**ACTIVITY**
In the listing below, every entry should be duplicated exactly.

**MATERIAL PROVIDED**
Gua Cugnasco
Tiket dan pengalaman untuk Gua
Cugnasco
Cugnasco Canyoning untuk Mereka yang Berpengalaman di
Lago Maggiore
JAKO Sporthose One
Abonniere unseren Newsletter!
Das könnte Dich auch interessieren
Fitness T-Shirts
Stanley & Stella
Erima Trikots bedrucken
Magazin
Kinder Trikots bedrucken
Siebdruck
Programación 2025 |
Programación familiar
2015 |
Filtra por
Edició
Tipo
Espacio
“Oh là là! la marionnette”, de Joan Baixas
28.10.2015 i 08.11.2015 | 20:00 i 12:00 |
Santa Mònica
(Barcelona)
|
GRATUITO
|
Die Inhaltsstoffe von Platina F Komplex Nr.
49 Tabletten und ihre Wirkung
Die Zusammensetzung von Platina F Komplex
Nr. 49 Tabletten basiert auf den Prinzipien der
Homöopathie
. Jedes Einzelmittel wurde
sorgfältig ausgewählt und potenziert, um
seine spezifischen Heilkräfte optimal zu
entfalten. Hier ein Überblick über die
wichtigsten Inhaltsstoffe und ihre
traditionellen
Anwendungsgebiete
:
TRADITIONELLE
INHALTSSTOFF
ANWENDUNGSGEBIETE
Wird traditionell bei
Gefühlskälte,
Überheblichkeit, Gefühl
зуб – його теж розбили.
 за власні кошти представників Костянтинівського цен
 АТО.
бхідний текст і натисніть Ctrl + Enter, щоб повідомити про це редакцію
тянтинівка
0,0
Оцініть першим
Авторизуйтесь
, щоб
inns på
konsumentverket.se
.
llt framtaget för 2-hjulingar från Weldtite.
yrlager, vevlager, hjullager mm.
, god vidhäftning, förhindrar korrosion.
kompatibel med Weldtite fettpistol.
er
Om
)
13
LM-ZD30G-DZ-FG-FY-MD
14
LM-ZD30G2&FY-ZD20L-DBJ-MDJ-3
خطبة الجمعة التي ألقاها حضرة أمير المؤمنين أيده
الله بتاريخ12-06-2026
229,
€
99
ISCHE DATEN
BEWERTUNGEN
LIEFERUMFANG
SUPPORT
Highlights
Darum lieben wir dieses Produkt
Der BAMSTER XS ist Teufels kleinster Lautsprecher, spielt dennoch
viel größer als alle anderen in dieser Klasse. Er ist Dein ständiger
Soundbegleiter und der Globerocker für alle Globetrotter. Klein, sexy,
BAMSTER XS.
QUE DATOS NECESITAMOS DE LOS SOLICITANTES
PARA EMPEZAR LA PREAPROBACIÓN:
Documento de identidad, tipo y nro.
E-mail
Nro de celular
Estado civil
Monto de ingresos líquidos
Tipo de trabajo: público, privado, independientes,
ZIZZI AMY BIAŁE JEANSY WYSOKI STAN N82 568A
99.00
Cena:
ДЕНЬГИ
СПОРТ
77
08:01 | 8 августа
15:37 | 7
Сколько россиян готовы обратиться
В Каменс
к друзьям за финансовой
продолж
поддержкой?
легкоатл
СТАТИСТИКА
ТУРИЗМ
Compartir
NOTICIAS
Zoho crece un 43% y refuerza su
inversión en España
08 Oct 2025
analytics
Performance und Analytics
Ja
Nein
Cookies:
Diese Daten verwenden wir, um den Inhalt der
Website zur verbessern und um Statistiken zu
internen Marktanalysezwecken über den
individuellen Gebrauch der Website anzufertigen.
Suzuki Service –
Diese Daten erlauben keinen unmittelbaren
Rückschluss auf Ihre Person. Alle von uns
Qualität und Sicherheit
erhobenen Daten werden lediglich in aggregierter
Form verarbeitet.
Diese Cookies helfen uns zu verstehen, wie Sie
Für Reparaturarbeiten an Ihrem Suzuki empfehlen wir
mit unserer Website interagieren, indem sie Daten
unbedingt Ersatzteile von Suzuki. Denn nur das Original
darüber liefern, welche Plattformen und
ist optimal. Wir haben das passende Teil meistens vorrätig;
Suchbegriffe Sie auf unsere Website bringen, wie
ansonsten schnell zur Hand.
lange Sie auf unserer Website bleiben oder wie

**COMPLETED EXERCISE**
Gua Cugnasco
Tiket dan pengalaman untuk Gua
Cugnasco
Cugnasco Canyoning untuk Mereka yang Berpengalaman di
Lago Maggiore
JAKO Sporthose One
Abonniere unseren Newsletter!
Das könnte Dich auch interessieren
Fitness T-Shirts
Stanley & Stella
Erima Trikots bedrucken
Magazin
Kinder Trikots bedrucken
Siebdruck
Programación 2025 |
Programación familiar
2015 |
Filtra por
Edició
Tipo
Espacio
“Oh là là! la marionnette”, de Joan Baixas
28.10.2015 i 08.11.2015 | 20:00 i 12:00 |
Santa Mònica
(Barcelona)
|
GRATUITO
|
Die Inhaltsstoffe von Platina F Komplex Nr.
49 Tabletten und ihre Wirkung
Die Zusammensetzung von Platina F Komplex
Nr. 49 Tabletten basiert auf den Prinzipien der
Homöopathie
. Jedes Einzelmittel wurde
sorgfältig ausgewählt und potenziert, um
seine spezifischen Heilkräfte optimal zu
entfalten. Hier ein Überblick über die
wichtigsten Inhaltsstoffe und ihre
traditionellen
Anwendungsgebiete
:
TRADITIONELLE
INHALTSSTOFF
ANWENDUNGSGEBIETE
Wird traditionell bei
Gefühlskälte,
Überheblichkeit, Gefühl
зуб – його теж розбили.
 за власні кошти представників Костянтинівського цен
 АТО.
бхідний текст і натисніть Ctrl + Enter, щоб повідомити про це редакцію
тянтинівка
0,0
Оцініть першим
Авторизуйтесь
, щоб
inns på
konsumentverket.se
.
llt framtaget för 2-hjulingar från Weldtite.
yrlager, vevlager, hjullager mm.
, god vidhäftning, förhindrar korrosion.
kompatibel med Weldtite fettpistol.
er
Om
)
13
LM-ZD30G-DZ-FG-FY-MD
14
LM-ZD30G2&FY-ZD20L-DBJ-MDJ-3
خطبة الجمعة التي ألقاها حضرة أمير المؤمنين أيده
الله بتاريخ12-06-2026
229,
€
99
ISCHE DATEN
BEWERTUNGEN
LIEFERUMFANG
SUPPORT
Highlights
Darum lieben wir dieses Produkt
Der BAMSTER XS ist Teufels kleinster Lautsprecher, spielt dennoch
viel größer als alle anderen in dieser Klasse. Er ist Dein ständiger
Soundbegleiter und der Globerocker für alle Globetrotter. Klein, sexy,
BAMSTER XS.
QUE DATOS NECESITAMOS DE LOS SOLICITANTES
PARA EMPEZAR LA PREAPROBACIÓN:
Documento de identidad, tipo y nro.
E-mail
Nro de celular
Estado civil
Monto de ingresos líquidos
Tipo de trabajo: público, privado, independientes,
ZIZZI AMY BIAŁE JEANSY WYSOKI STAN N82 568A
99.00
Cena:
ДЕНЬГИ
СПОРТ
77
08:01 | 8 августа
15:37 | 7
Сколько россиян готовы обратиться
В Каменс
к друзьям за финансовой
продолж
поддержкой?
легкоатл
СТАТИСТИКА
ТУРИЗМ
Compartir
NOTICIAS
Zoho crece un 43% y refuerza su
inversión en España
08 Oct 2025
analytics
Performance und Analytics
Ja
Nein
Cookies:
Diese Daten verwenden wir, um den Inhalt der
Website zur verbessern und um Statistiken zu
internen Marktanalysezwecken über den
individuellen Gebrauch der Website anzufertigen.
Suzuki Service –
Diese Daten erlauben keinen unmittelbaren
Rückschluss auf Ihre Person. Alle von uns
Qualität und Sicherheit
erhobenen Daten werden lediglich in aggregierter
Form verarbeitet.
Diese Cookies helfen uns zu verstehen, wie Sie
Für Reparaturarbeiten an Ihrem Suzuki empfehlen wir
mit unserer Website interagieren, indem sie Daten
unbedingt Ersatzteile von Suzuki. Denn nur das Original
darüber liefern, welche Plattformen und
ist optimal. Wir haben das passende Teil meistens vorrätig;
Suchbegriffe Sie auf unsere Website bringen, wie
ansonsten schnell zur Hand.
lange Sie auf unserer Website bleiben oder wie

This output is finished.